Collection entries

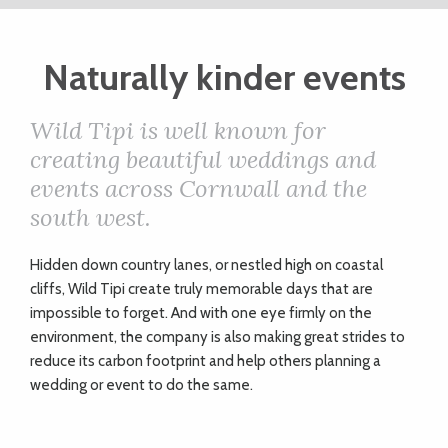
ART
Naturally kinder events
CHARITY
Wild Tipi is well known for
creating beautiful weddings and
WEDDINGS
events across Cornwall and the
south west.
DOGS
H
idden down country lanes, or nestled high on coastal
cliffs, Wild Tipi create truly memorable days that are
KIDS
impossible to forget. And with one eye firmly on the
environment, the company is also making great strides to
reduce its carbon footprint and help others planning a
BUSINESS
wedding or event to do the same.
DIRECTORY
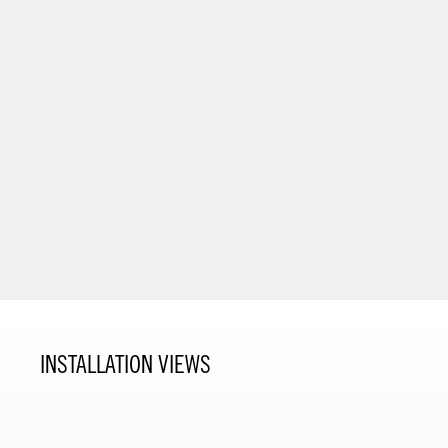
INSTALLATION VIEWS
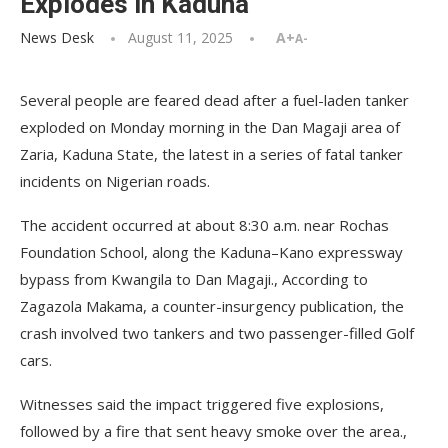
Explodes in Kaduna
News Desk
August 11, 2025
A+
A-
Several people are feared dead after a fuel-laden tanker
exploded on Monday morning in the Dan Magaji area of
Zaria, Kaduna State, the latest in a series of fatal tanker
incidents on Nigerian roads.
The accident occurred at about 8:30 a.m. near Rochas
Foundation School, along the Kaduna–Kano expressway
bypass from Kwangila to Dan Magaji., According to
Zagazola Makama, a counter-insurgency publication, the
crash involved two tankers and two passenger-filled Golf
cars.
Witnesses said the impact triggered five explosions,
followed by a fire that sent heavy smoke over the area.,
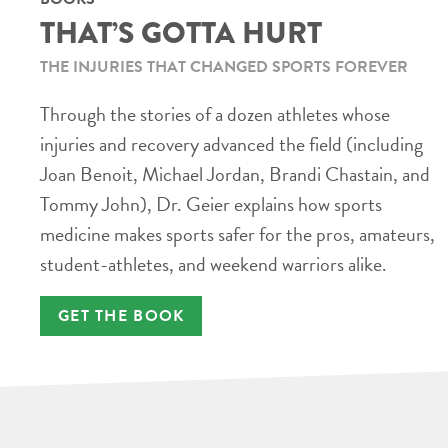
THAT’S GOTTA HURT
THE INJURIES THAT CHANGED SPORTS FOREVER
Through the stories of a dozen athletes whose
injuries and recovery advanced the field (including
Joan Benoit, Michael Jordan, Brandi Chastain, and
Tommy John), Dr. Geier explains how sports
medicine makes sports safer for the pros, amateurs,
student-athletes, and weekend warriors alike.
GET THE BOOK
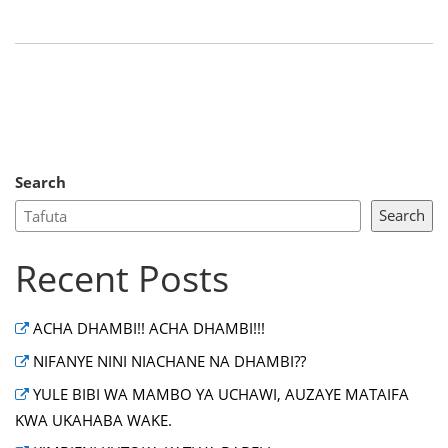
Search
Search
Recent Posts
ACHA DHAMBI!! ACHA DHAMBI!!!
NIFANYE NINI NIACHANE NA DHAMBI??
YULE BIBI WA MAMBO YA UCHAWI, AUZAYE MATAIFA
KWA UKAHABA WAKE.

[Brief]: I'd like every record printed exactly, with the pictures left out.

[Exercise output]:
ART
Naturally kinder events
CHARITY
Wild Tipi is well known for
creating beautiful weddings and
WEDDINGS
events across Cornwall and the
south west.
DOGS
H
idden down country lanes, or nestled high on coastal
cliffs, Wild Tipi create truly memorable days that are
KIDS
impossible to forget. And with one eye firmly on the
environment, the company is also making great strides to
reduce its carbon footprint and help others planning a
BUSINESS
wedding or event to do the same.
DIRECTORY
INSTALLATION VIEWS
Explodes in Kaduna
News Desk
August 11, 2025
A+
A-
Several people are feared dead after a fuel-laden tanker
exploded on Monday morning in the Dan Magaji area of
Zaria, Kaduna State, the latest in a series of fatal tanker
incidents on Nigerian roads.
The accident occurred at about 8:30 a.m. near Rochas
Foundation School, along the Kaduna–Kano expressway
bypass from Kwangila to Dan Magaji., According to
Zagazola Makama, a counter-insurgency publication, the
crash involved two tankers and two passenger-filled Golf
cars.
Witnesses said the impact triggered five explosions,
followed by a fire that sent heavy smoke over the area.,
THAT’S GOTTA HURT
THE INJURIES THAT CHANGED SPORTS FOREVER
Through the stories of a dozen athletes whose
injuries and recovery advanced the field (including
Joan Benoit, Michael Jordan, Brandi Chastain, and
Tommy John), Dr. Geier explains how sports
medicine makes sports safer for the pros, amateurs,
student-athletes, and weekend warriors alike.
GET THE BOOK
Search
Search
Recent Posts
ACHA DHAMBI!! ACHA DHAMBI!!!
NIFANYE NINI NIACHANE NA DHAMBI??
YULE BIBI WA MAMBO YA UCHAWI, AUZAYE MATAIFA
KWA UKAHABA WAKE.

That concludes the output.